(Saved data entries)
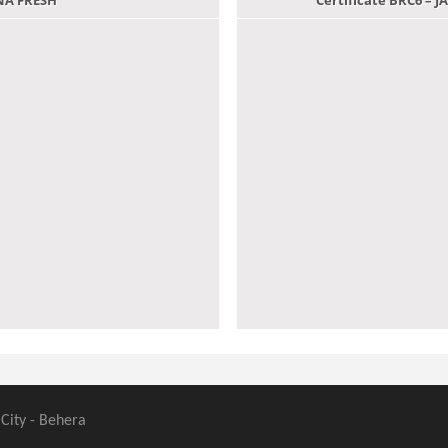
ANA FRESH
Certificate BRC6 –
 City - Behera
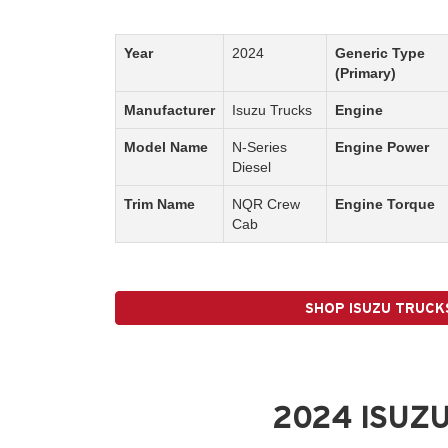
Year
2024
Generic Type
(Primary)
Manufacturer
Isuzu Trucks
Engine
Model Name
N-Series
Engine Power
Diesel
Trim Name
NQR Crew
Engine Torque
Cab
SHOP ISUZU TRUCK
2024 ISUZU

WHAT TO DO |
Transcribe all the records above word for word, without their images.

SOLUTION FOR THIS PROBLEM |
ANA FRESH
Certificate BRC6 –
 City - Behera
Year
2024
Generic Type
(Primary)
Manufacturer
Isuzu Trucks
Engine
Model Name
N-Series
Engine Power
Diesel
Trim Name
NQR Crew
Engine Torque
Cab
SHOP ISUZU TRUCK
2024 ISUZU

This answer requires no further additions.